■ What you have to do:
Exclude all pictures, then write out exactly the lines below from the first one through the line with "Regarder dessus".

··· Source data

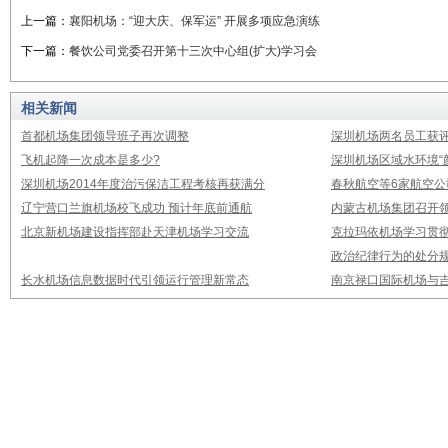
上一篇：
襄阳机场：“迎大庆、保军运” 开展多项应急演练
下一篇：
餐饮公司党委召开第十三次中心组(扩大)学习会
相关新闻
首都机场集团领导班子再次调整
深圳机场两名员工获评
飞机起降一次成本是多少?
深圳机场区域水环境“
深圳机场2014年度治污保洁工程考核再获满分
春秋航空等6家航空公
辽宁营口兰旗机场校飞成功 预计年底前通航
内蒙古机场集团召开
北京新机场建设指挥部赴天津机场学习交流
克拉玛依机场学习贯
政治纪律行为的处分
长水机场信息数据时代引领运行管理新常态
南京禄口国际机场与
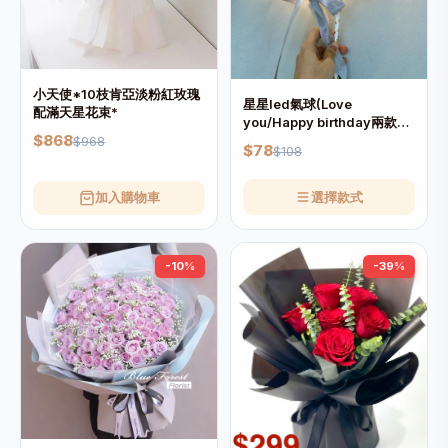
小天使*10枝肯亞淡粉紅玫瑰
星星led氣球(Love
配滿天星花束*
you/Happy birthday兩款可
$868
供選擇)*可加於花束內*氣球
$968
$78
$108
約15*18cm
加入購物車
選擇款式
-10%
-39%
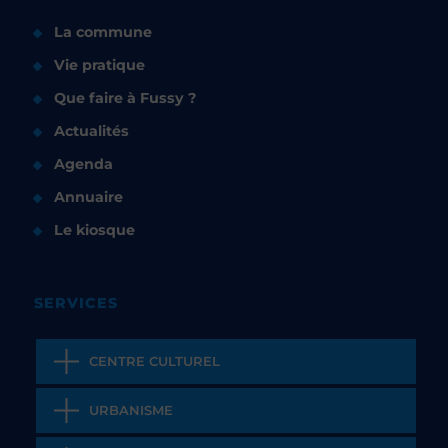
La commune
Vie pratique
Que faire à Fussy ?
Actualités
Agenda
Annuaire
Le kiosque
SERVICES
CENTRE CULTUREL
URBANISME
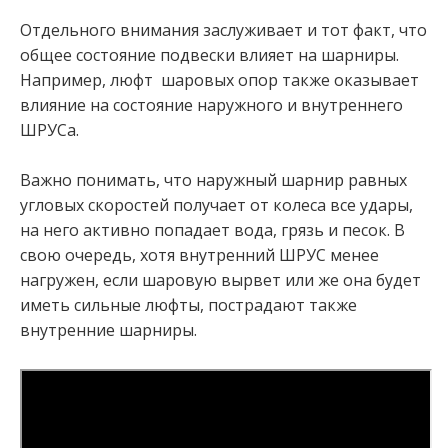
Отдельного внимания заслуживает и тот факт, что
общее состояние подвески влияет на шарниры.
Например, люфт шаровых опор также оказывает
влияние на состояние наружного и внутреннего
ШРУСа.
Важно понимать, что наружный шарнир равных
угловых скоростей получает от колеса все удары,
на него активно попадает вода, грязь и песок. В
свою очередь, хотя внутренний ШРУС менее
нагружен, если шаровую вырвет или же она будет
иметь сильные люфты, пострадают также
внутренние шарниры.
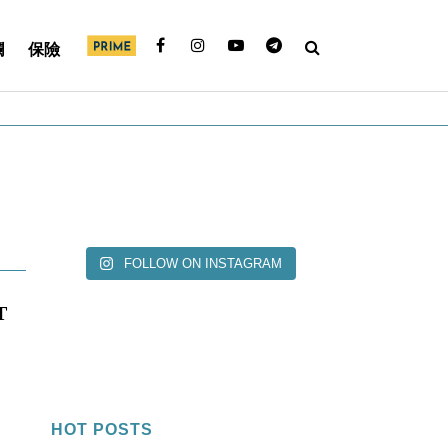
欄
保險
FOLLOW ON INSTAGRAM
T
HOT POSTS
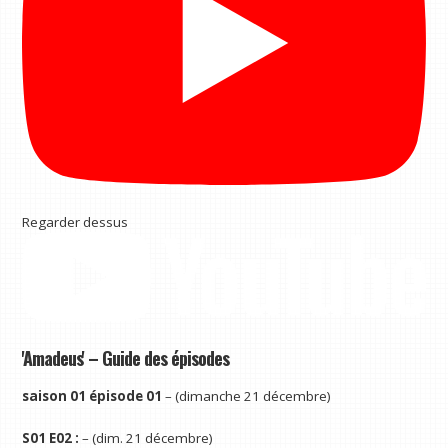
Regarder dessus
'Amadeus' – Guide des épisodes
saison 01 épisode 01
– (dimanche 21 décembre)
S01 E02 :
– (dim. 21 décembre)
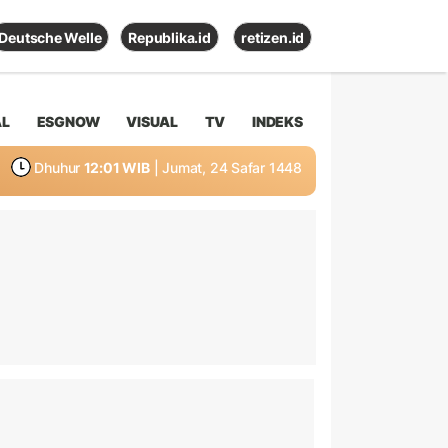
Deutsche Welle
Republika.id
retizen.id
AL
ESGNOW
VISUAL
TV
INDEKS
Dhuhur
12:01 WIB
| Jumat, 24 Safar 1448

······

■ Answer space:
上一篇：
襄阳机场：“迎大庆、保军运” 开展多项应急演练
下一篇：
餐饮公司党委召开第十三次中心组(扩大)学习会
相关新闻
首都机场集团领导班子再次调整
深圳机场两名员工获评
飞机起降一次成本是多少?
深圳机场区域水环境“
深圳机场2014年度治污保洁工程考核再获满分
春秋航空等6家航空公
辽宁营口兰旗机场校飞成功 预计年底前通航
内蒙古机场集团召开
北京新机场建设指挥部赴天津机场学习交流
克拉玛依机场学习贯
政治纪律行为的处分
长水机场信息数据时代引领运行管理新常态
南京禄口国际机场与
小天使*10枝肯亞淡粉紅玫瑰
星星led氣球(Love
配滿天星花束*
you/Happy birthday兩款可
$868
供選擇)*可加於花束內*氣球
$968
$78
$108
約15*18cm
加入購物車
選擇款式
-10%
-39%
La commune
Vie pratique
Que faire à Fussy ?
Actualités
Agenda
Annuaire
Le kiosque
SERVICES
CENTRE CULTUREL
URBANISME
Отдельного внимания заслуживает и тот факт, что
общее состояние подвески влияет на шарниры.
Например, люфт шаровых опор также оказывает
влияние на состояние наружного и внутреннего
ШРУСа.
Важно понимать, что наружный шарнир равных
угловых скоростей получает от колеса все удары,
на него активно попадает вода, грязь и песок. В
свою очередь, хотя внутренний ШРУС менее
нагружен, если шаровую вырвет или же она будет
иметь сильные люфты, пострадают также
внутренние шарниры.
欄
保險
FOLLOW ON INSTAGRAM
T
HOT POSTS
Regarder dessus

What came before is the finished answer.